Extracted page text data:
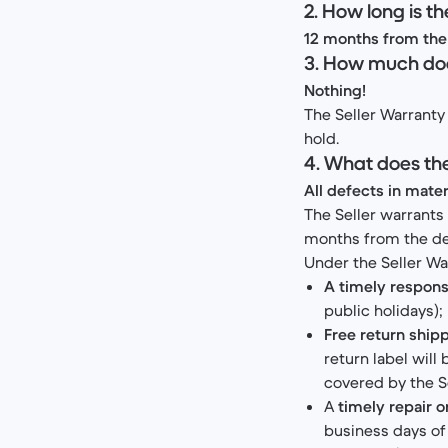
2. How long is t
12 months from the 
3. How much doe
Nothing!
The Seller Warranty 
hold.
4. What does th
All defects in mate
The Seller warrants
months from the deli
Under the Seller Wa
A timely respons
public holidays);
Free return shipp
return label will
covered by the S
A
timely repair 
business days of 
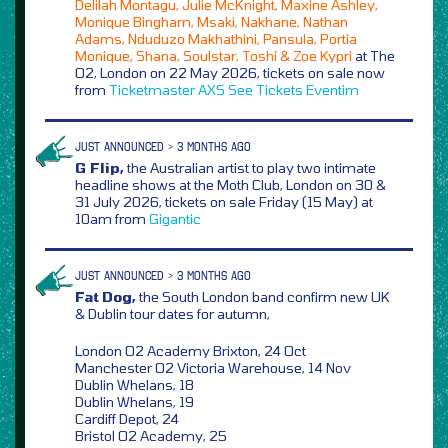
Delilah Montagu, Julie McKnight, Maxine Ashley,
Monique Bingham, Msaki, Nakhane, Nathan
Adams, Nduduzo Makhathini, Pansula, Portia
Monique, Shana, Soulstar, Toshi & Zoe Kypri
at The
O2, London on 22 May 2026, tickets on sale now
from
Ticketmaster
AXS
See Tickets
Eventim
JUST ANNOUNCED > 3 MONTHS AGO
G Flip,
the Australian artist to play two intimate
headline shows at the Moth Club, London on 30 &
31 July 2026, tickets on sale Friday (15 May) at
10am from
Gigantic
JUST ANNOUNCED > 3 MONTHS AGO
Fat Dog,
the South London band confirm new UK
& Dublin tour dates for autumn,
London O2 Academy Brixton, 24 Oct
Manchester O2 Victoria Warehouse, 14 Nov
Dublin Whelans, 18
Dublin Whelans, 19
Cardiff Depot, 24
Bristol O2 Academy, 25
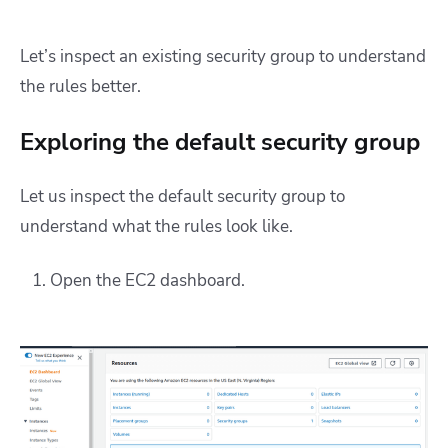
Let’s inspect an existing security group to understand
the rules better.
Exploring the default security group
Let us inspect the default security group to
understand what the rules look like.
Open the EC2 dashboard.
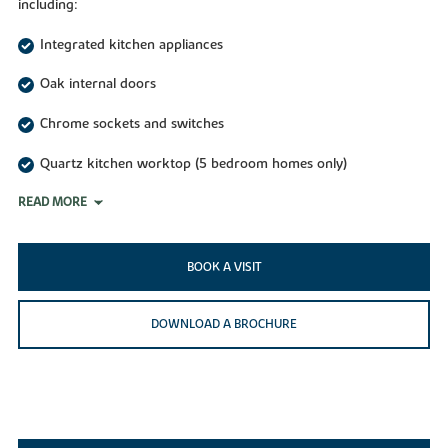
including:
Integrated kitchen appliances
Oak internal doors
Chrome sockets and switches
Quartz kitchen worktop (5 bedroom homes only)
READ MORE
BOOK A VISIT
DOWNLOAD A BROCHURE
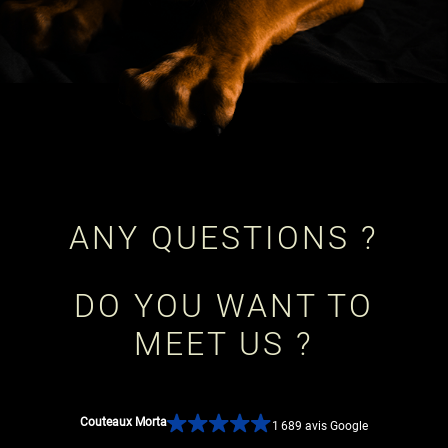
ANY QUESTIONS ?
DO YOU WANT TO
MEET US ?
Couteaux Morta
1 689 avis Google
CONTACT US!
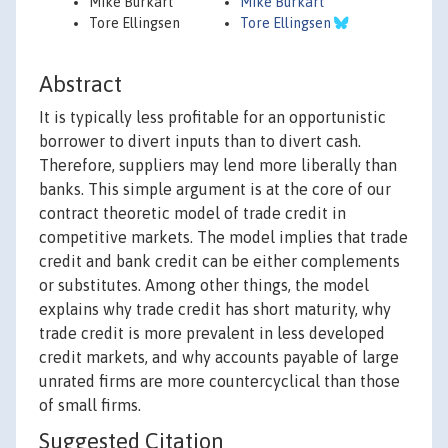
Mike Burkart
Mike Burkart
Tore Ellingsen
Tore Ellingsen
Abstract
It is typically less profitable for an opportunistic
borrower to divert inputs than to divert cash.
Therefore, suppliers may lend more liberally than
banks. This simple argument is at the core of our
contract theoretic model of trade credit in
competitive markets. The model implies that trade
credit and bank credit can be either complements
or substitutes. Among other things, the model
explains why trade credit has short maturity, why
trade credit is more prevalent in less developed
credit markets, and why accounts payable of large
unrated firms are more countercyclical than those
of small firms.
Suggested Citation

## TRY IT
Write the number of lines in the data above that contain the word "less", and add nothing to it.

## TASK RESPONSE
2